World consumption continues to support prices, and the both the May and July contracts should continue to trade the 80-85 cent trading range. The May contract could receive a slight boost as a stronger taker of certificated stocks is expected to surface. The stocks are needed for export requirements. Weekly export sales registered a net of 367,600 RB of upland and 10,800 RB of Pima. Another 48,300 RB of upland were sold for 2018-19 marketing year delivery.
Vietnam continues as the leading buyer, as expected. However, Brazil was a buyer again on the week. Brazil is a major competitor with the U.S. in the world export market. The fact that Brazil is buying from the U.S. supports the fact that Brazil does not have any excess supply and must replace any bale it exports with purchases from the U.S. to satisfy its domestic mill needs. Too, it should be noted that India was again in the market for U.S. origin supplies.
Shipments were even more impressive, with 452,400 RB of upland exported and a marketing year high of 28.600 RB of Pima. Thus, total exports on the week were 481,000 bales. That pace has gone on now for the past four weeks. USDA is expected to increase its annual export estimate as much as 600,000 bales in the April world supply demand report. The current estimate is 14.8 million bales. Before the year is out, the U.S. will likely export in excess of 16 million bales. Given the improvement in domestic U.S. consumption, U.S. year-ending stocks will likely fall from the current estimated 5.0 million bales to as low as 3.8-4.2 million bales. Thus, export demand will continue to support prices in the low-to-mid 80s. The new crop December will be pulled higher by upward pressure on the May and July. However, December futures will be very sensitive to precipitation outlook for the Texas Plains.

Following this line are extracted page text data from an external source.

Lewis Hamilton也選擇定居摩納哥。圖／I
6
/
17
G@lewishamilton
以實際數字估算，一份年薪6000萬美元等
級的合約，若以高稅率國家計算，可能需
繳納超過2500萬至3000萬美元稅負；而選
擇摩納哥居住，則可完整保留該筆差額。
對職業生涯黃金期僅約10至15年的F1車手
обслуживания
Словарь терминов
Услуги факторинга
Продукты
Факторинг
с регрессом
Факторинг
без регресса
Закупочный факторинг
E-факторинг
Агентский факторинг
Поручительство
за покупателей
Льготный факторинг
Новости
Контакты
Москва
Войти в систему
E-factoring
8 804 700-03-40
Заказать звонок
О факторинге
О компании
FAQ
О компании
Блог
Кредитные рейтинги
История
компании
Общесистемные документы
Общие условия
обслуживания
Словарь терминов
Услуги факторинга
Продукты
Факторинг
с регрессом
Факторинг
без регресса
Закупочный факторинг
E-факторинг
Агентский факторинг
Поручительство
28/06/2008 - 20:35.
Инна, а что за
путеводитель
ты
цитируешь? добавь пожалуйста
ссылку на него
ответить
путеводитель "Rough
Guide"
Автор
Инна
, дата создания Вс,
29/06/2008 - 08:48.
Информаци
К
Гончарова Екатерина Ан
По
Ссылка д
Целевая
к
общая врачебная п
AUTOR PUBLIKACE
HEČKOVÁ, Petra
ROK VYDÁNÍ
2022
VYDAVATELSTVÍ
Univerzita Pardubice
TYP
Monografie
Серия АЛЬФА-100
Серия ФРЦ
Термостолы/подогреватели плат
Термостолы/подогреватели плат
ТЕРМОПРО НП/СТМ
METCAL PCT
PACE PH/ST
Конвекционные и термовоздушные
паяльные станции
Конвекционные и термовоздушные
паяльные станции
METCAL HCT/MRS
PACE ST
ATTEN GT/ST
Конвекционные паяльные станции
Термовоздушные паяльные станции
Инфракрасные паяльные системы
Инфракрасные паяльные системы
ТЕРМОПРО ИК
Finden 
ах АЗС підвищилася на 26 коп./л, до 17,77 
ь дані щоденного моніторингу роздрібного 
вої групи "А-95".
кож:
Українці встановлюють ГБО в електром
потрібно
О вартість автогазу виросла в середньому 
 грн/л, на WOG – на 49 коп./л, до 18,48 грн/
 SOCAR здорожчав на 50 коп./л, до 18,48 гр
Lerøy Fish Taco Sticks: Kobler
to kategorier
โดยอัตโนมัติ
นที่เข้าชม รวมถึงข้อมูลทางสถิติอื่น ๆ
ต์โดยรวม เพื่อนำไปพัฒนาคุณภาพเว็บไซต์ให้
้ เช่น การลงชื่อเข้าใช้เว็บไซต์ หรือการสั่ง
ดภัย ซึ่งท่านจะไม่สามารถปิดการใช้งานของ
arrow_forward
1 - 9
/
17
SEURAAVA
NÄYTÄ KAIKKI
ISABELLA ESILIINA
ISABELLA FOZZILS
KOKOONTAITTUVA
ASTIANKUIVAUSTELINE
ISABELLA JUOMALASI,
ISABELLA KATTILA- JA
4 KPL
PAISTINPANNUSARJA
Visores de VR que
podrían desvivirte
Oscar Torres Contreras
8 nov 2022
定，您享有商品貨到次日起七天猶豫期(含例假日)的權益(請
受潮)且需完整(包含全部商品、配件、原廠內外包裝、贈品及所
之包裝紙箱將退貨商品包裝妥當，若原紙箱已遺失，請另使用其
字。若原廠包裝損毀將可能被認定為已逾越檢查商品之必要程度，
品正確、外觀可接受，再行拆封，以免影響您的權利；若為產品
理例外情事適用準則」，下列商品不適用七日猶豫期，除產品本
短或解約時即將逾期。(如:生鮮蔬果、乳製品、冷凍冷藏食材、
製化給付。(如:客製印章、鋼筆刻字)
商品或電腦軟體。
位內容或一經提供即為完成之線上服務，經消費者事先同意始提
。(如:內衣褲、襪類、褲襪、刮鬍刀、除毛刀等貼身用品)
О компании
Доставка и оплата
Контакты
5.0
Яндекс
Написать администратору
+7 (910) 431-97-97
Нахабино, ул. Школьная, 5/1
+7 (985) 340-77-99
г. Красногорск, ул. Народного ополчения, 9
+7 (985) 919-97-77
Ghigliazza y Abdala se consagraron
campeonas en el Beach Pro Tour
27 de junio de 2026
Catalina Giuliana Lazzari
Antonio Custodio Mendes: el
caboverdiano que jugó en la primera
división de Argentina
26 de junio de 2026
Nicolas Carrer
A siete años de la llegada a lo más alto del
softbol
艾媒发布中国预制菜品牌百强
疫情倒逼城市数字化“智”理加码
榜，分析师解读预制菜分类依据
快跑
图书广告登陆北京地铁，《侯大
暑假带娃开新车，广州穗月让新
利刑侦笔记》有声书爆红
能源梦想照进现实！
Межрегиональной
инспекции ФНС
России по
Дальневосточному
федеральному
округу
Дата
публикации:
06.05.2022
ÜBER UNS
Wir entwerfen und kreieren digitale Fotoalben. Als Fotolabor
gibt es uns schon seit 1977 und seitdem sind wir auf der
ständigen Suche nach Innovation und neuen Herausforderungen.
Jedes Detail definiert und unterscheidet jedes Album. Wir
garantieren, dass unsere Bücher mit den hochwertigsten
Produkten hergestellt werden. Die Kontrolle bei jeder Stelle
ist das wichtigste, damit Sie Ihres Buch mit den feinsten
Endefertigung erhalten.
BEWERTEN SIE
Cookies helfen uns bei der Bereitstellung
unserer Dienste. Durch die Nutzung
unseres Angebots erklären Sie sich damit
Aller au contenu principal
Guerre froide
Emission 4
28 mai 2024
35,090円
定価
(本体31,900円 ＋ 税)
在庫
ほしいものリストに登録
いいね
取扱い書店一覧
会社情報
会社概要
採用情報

The Chinese domestic auction has been slower than in the prior two years, but the government previously announced that offerings would be of lower grade. Given this situation, sales have been actually rather robust, but also heightens the necessity for Chinese mills to import more quality cotton. Thus, the Chinese demand factor continues to provide price support to the market.
Look for the April world supply demand report to be friendly for cotton. World consumption should be higher, and world ending stocks should fall. Most expect the U.S. crop will be lowered, but USDA seems to want to delay any changes until the June report.